Harry está encarando ela com os olhos arregalados e o queixo caído.
- Sim, Rose cresceu - disse Louis.
- Ela está enorme, quanto tempo passou?
- Um verão.
- Meu Deus - Harry cochichou - isso quer dizer que ela não é mais um bebê.
- Obviamente, ela já tem dezesseis anos.
- Dezesseis, poxa vida.
- Eu estou ouvindo vocês dois - Rose jogou o celular de lado e estourou a bolha de chiclete mais uma vez - Oi, Harry. Você me viu ano passado.
- Você cresceu muito.
- Eu parei de crescer com quinze.
- Parece um poste agora.
- Já chega, onde está René?
- Seu namoradinho está no celeiro.
Ela levantou depressa.
- Ele não é meu namorado!
- Uma paquera então, não entendo vocês jovens.
- Tchau, Harry - ela passa por ele sorrindo, apesar das provocações.
Louis não voltou para Olivia' s Farm nos últimos dezessete anos, mas enviou Rose para passar as férias dela ali em todos os anos e com o incentivo de Laura. É tradição da família Tomlinson ter todas as crianças reunidas no verão e Rose até gosta desse período longe de casa, com os primos. Louis só não pôde fazer o mesmo por Elis ainda porque ela se recusa a ficar longe do pai por muito tempo.
- Que história é essa de namoradinho? - perguntou para Harry.

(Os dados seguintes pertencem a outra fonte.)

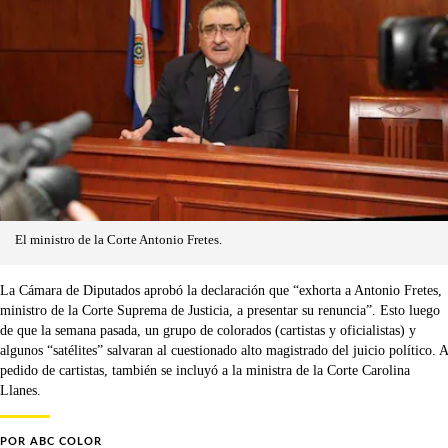
El ministro de la Corte Antonio Fretes.
La Cámara de Diputados aprobó la declaración que “exhorta a Antonio Fretes,
ministro de la Corte Suprema de Justicia, a presentar su renuncia”. Esto luego
de que la semana pasada, un grupo de colorados (cartistas y oficialistas) y
algunos “satélites” salvaran al cuestionado alto magistrado del juicio político. A
pedido de cartistas, también se incluyó a la ministra de la Corte Carolina
Llanes.
POR
ABC COLOR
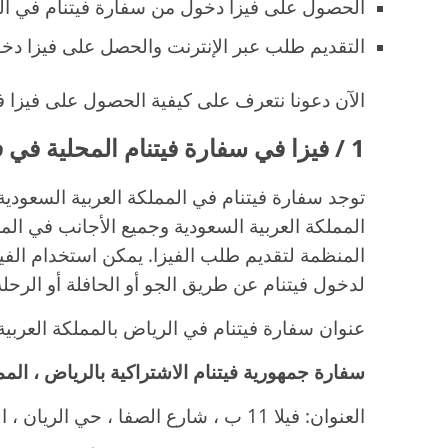
الحصول على فيزا دخول من سفارة فيتنام في الر
التقديم طلب عبر الإنترنت والحصل على فيزا دخو
الآن دعونا نتعرف على كيفية الحصول على فيزا في
1 / فيزا في سفارة فيتنام المحلية في في الرياض
توجد سفارة فيتنام في المملكة العربية السعودية
المملكة العربية السعودية وجميع الأجانب في الم
المنظمة لتقديم طلب الفيزا. يمكن استخدام الفي
لدخول فيتنام عن طريق الجو أو الحافلة أو الرحلة 
عنوان سفارة فيتنام في الرياض بالمملكة العربية
سفارة جمهورية فيتنام الاشتراكية بالرياض ، المم
العنوان: فيلا 11 ب ، شارع الصفا ، حي الريان ، الرياض ، المملكة العربية السعودية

- Só estou brincando. René tem a idade de Rose e é filho de um funcionário de confiança, não se preocupe.
- Toda brincadeira tem um fundo de verdade - Louis arqueou uma sobrancelha e cruzou os braços - me mostre quem é esse sem vergonha, vamos lá!

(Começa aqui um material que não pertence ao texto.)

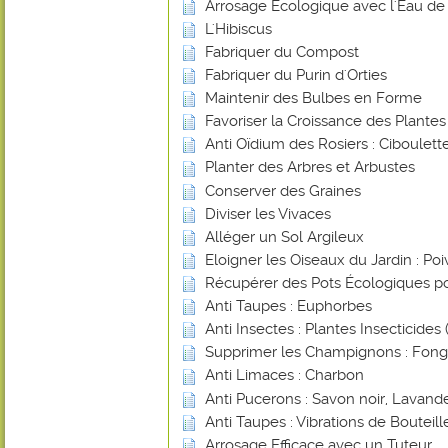
Arrosage Ecologique avec l'Eau de 
L'Hibiscus
Fabriquer du Compost
Fabriquer du Purin d'Orties
Maintenir des Bulbes en Forme
Favoriser la Croissance des Plante
Anti Oïdium des Rosiers : Ciboulett
Planter des Arbres et Arbustes
Conserver des Graines
Diviser les Vivaces
Alléger un Sol Argileux
Eloigner les Oiseaux du Jardin : Poi
Récupérer des Pots Écologiques po
Anti Taupes : Euphorbes
Anti Insectes : Plantes Insecticides (
Supprimer les Champignons : Fongi
Anti Limaces : Charbon
Anti Pucerons : Savon noir, Lavande
Anti Taupes : Vibrations de Bouteill
Arrosage Efficace avec un Tuteur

- Você deveria aproveitar que o restante da família não chegou ainda para usar o banheiro porque a partir de hoje vai ter fila.
- O vovô não quer derrubar paredes, mas construir umas novas não tem problema, não é? Por que em vinte anos você ainda não construiu outros três banheiros decentes por aqui?
Harry já se afastava pelo corredor rindo e deixando para responder gritando sobre os ombros:
- Porque eu adoro o caos dessa família competindo para usar o chuveiro.
Louis continuou parado na porta do quarto sorrindo e olhando para a escada onde Harry saiu.
É só um momento do gelo se quebrando entre eles, mas os dois sabem que ainda há um iceberg a se enfrentar.
E agora Louis respira fundo, batendo de propósito a testa na porta para se condenar porque sabe que vai ser muito, muito difícil mesmo a tarefa de conviver normalmente na mesma casa por trinta dias com o seu primeiro e mal resolvido amor.